Ask For Rental References. Ask that the applicant include one or two recent rental references. If these cannot be verified, ask for two personal references.

What not to do:  
Don’t Be Overly Trusting. If no references can be verified, move on to the next applicant. If nobody can give a positive reference, there’s a good chance they have a poor rental/employment record.
Also, if they can’t pay a modest security deposit (such as last month’s rent), be aware that if they vacate without a month’s notice, you’ll be left with an unexpected deficit in income, and may be scrambling to find another renter.
    
It’s A Number’s Game.

What to do: State The Monthly Rent and Lease Duration. Ask: Does the monthly rent amount and lease duration work for you?
State The Deposits. Ask: Will you be able to pay the deposit (s)? If you can, be flexible about accepting the deposit in several payments, but be clear about when the deposit payment (s) will be due.
Provide a Rental Contract. It should specify: monthly rent, lease term, deposits (with payment dates), provisions for pets, and how many people will be occupying the rental. An oral agreement cannot be verified in court, while a written agreement or lease can. Protect yourself by providing a written contract. Rental contracts templates can be found on the internet for free.
 
 I’m An Open Book.

What to do: Be A Good Host. Show your prospective renter your home is clean and safe:
1.      Give them a tour of each room in the house/office (unless occupied), and the grounds.
2.      Inform them where the nearest public transportation stop is, nearby shopping, restaurants and parks.
3.      If you have a pet, introduce them if you can, giving pertinent information such as: age of pet, breed, and what the renter can expect behaviorally from your pet (is he a “lapdog,” or shy with newcomers?). Is there anything the renter should know about your pet?
      

Finally, ask if they have any other questions you haven’t answered?

      
Closing Time.
What to do: Shake their hand and/or smile and thank them for their time.

What not to do: If the applicant asks to hug you that is fine, but don’t initiate a hug. Realize that although you may be feeling “warm and fuzzy,” hugging strangers is uncomfortable for some people.

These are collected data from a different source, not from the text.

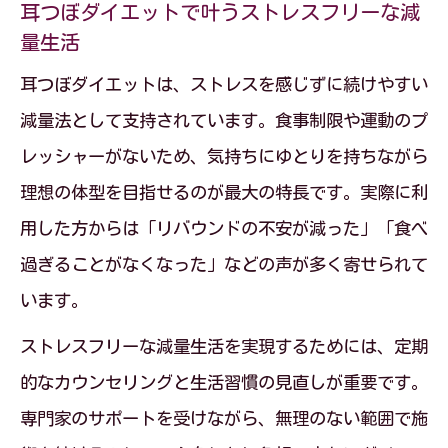
耳つぼダイエットで叶うストレスフリーな減
量生活
耳つぼダイエットは、ストレスを感じずに続けやすい
減量法として支持されています。食事制限や運動のプ
レッシャーがないため、気持ちにゆとりを持ちながら
理想の体型を目指せるのが最大の特長です。実際に利
用した方からは「リバウンドの不安が減った」「食べ
過ぎることがなくなった」などの声が多く寄せられて
います。
ストレスフリーな減量生活を実現するためには、定期
的なカウンセリングと生活習慣の見直しが重要です。
専門家のサポートを受けながら、無理のない範囲で施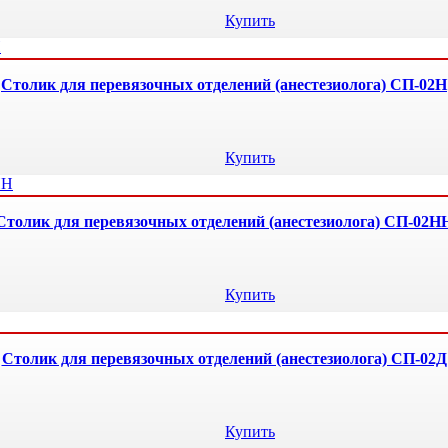
Купить
Столик для перевязочных отделений (анестезиолога) СП-02Н
Купить
Столик для перевязочных отделений (анестезиолога) СП-02Н
Купить
Столик для перевязочных отделений (анестезиолога) СП-02Д
Купить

A thorough interview can be accomplished in an hour or less. If it is much longer than that, you may mistakenly be communicating that you’re looking for a friend, and your applicant is there to apply for a rental, not a friendship. Over time, if a friendship develops, that is an added bonus. Remember the purpose of the interview: to meet, review qualifications and rental history, and review financial arrangements. Close the interview by giving the applicant a date you will be notifying them of your decision (usually 1 week or less). Ask if you can call them if you have any other questions, and encourage them to contact you if they think of any.

It’s ganna' make you look good, I guarantee it. Being well-prepared in advance of conducting an interview will show the applicant that you are serious about finding the right renter, and will impress them that you are an intelligent and orderly person. It communicates, “I care” about yourself, your environment, and most importantly, your future renter/employee.